Самый интенсивный рост мальчиков приходится на шестнадцать лет (девочек — на двенадцать лет), и в этот период они поглощают калорий в полтора раза больше, чем девочки. Эта разница вызвана половыми гормонами, такими как тестостерон и эстроген, которые родители не могут контролировать. До пубертатного возраста у девочек и мальчиков соотношение между жиром и мускулами практически одинаковое, но все кардинально меняется с наступлением полового созревания. Мальчики наращивают сухую мышечную массу (кости и мускулы), а к массе тела девочек добавляется жир[100]
. В результате мальчики, вырастая, становятся выше девочек. Естественно, разные паттерны развития требуют разного питания. Не сомневаюсь, родители были бы только рады, если бы мы меньше ели, но в конечном счете мама гордилась тем, что ее окружают сыновья, которые, как и ее муж, на голову выше, чем она сама.Моя мать в окружении семи мужчин. Возможно, именно такое соотношение полов в нашей семье вызвало мой интерес к вопросам гендера
Я вспоминаю о ней каждый раз, когда люди утверждают, что мы, мужчины, доминируем над женщинами. В обществе в целом, возможно, так оно и есть, но дома мама, несмотря на малый рост, всегда была главной. Иногда мы называли ее «генералом», поскольку она командовала целой армией, распоряжаясь порезать хлеб, почистить картошку, помыть посуду, сходить в магазин и так далее. Мы подчинялись строгому, многократно оговоренному графику дежурств, висящему на стене. Ее доминирование постепенно из физического перетекло в психологическое, каким и оставалось до конца ее долгой жизни. Этот переход случился, когда мне было около пятнадцати лет. Я не помню, чтобы отец хоть раз ударил кого-нибудь из нас, но мама периодически надирала нам уши, когда злилась. Однажды мы были наедине на кухне, когда она попыталась ударить меня по лицу, хотя по росту я ее уже перегнал. Я перехватил ее руку в воздухе. И мы так оба и стояли, смеясь над нашим комичным противостоянием: ситуация не оставляла ни малейших сомнений в том, что время, когда мать могла ударить меня, давно прошло.
В каждой семье есть свое гендерное соотношение, и, с точки зрения автора книги о гендере, пожалуй, никакое из возможных соотношений не идеально, но, как мальчик из семьи с соотношением семь к одному, я оказываюсь в особенно невыгодном положении. Все фемининное очень долго оставалось для меня загадкой. О менструации или растущей груди, не говоря уже о половых сношениях, я слышал одни лишь намеки, и смысл всегда скрывался за эвфемизмами, которые не так просто было разгадать. Единственное, что мама всегда говорила, когда рассуждала о девочках или женщинах, — это что мы, мальчики, должны их уважать. Она также не терпела негативных обобщений независимо от того, исходили они от отца или от нас.

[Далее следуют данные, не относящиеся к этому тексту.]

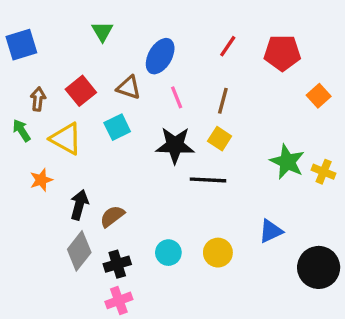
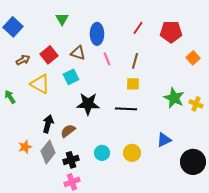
blue square: (21, 45) -> (13, 27), turned -30
blue ellipse: (160, 56) -> (97, 34), turned -30
brown arrow: (38, 99) -> (23, 60), turned 56
green arrow: (21, 130) -> (10, 97), moved
yellow square: (220, 139) -> (133, 84), turned -32
black star: (175, 145) -> (88, 104), moved
orange star: (41, 180) -> (25, 147), moved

Обычно я не уделяю столько внимания своей жизни, но дискуссия о гендере требует хоть какой-то предыстории. Я ходил в начальную школу для мальчиков, но даже в старшей школе девочек было мало. В моем классе из двадцати пяти учеников девочек было всего две. Только поступив в колледж, я начал встречать девочек в большем количестве. Мое половое созревание было поздним, как и у большинства людей моего поколения. Поначалу мое общение с девушками ограничивалось совместной учебой, обсуждением экзистенциальных вопросов под громкую поп-музыку (сочетание то еще, сказал бы я сейчас) и периодическими вечеринками, на которых мы обнимались и целовались. Когда ко мне в комнату для совместных занятий впервые зашла моя подруга, хозяйка квартиры не меньше трех раз стучала нам в дверь и спрашивала, не нужно ли нам чая, — она ни разу так не поступала, когда ко мне заходили друзья мужского пола. Мне тогда было семнадцать.
Главное, что произвело на меня впечатление в девочках: они были гораздо добрее и приятнее мальчиков. Разумеется, и физически они могли быть невероятно мягкими и нежными, что одновременно поражало и очаровывало меня. Они и сочувствовали мне так, как никогда не сочувствовали братья или друзья мужского пола. Я завел множество таких друзей в университете. Если друг-студент был расстроен (из-за того что провалил экзамен, расстался с девушкой или был изгнан из своей комнаты), мы старались его приободрить, хлопали по плечу, придумывали, как решить его проблему, или отвлекали шутками от мрачных мыслей. Выпивая пиво, мы поднимали кружки за его удачу. Поддерживали его и помогали, чем могли, но мы не проявляли сострадания. Мы не привыкли позволять кому-то плакаться нам в жилетку.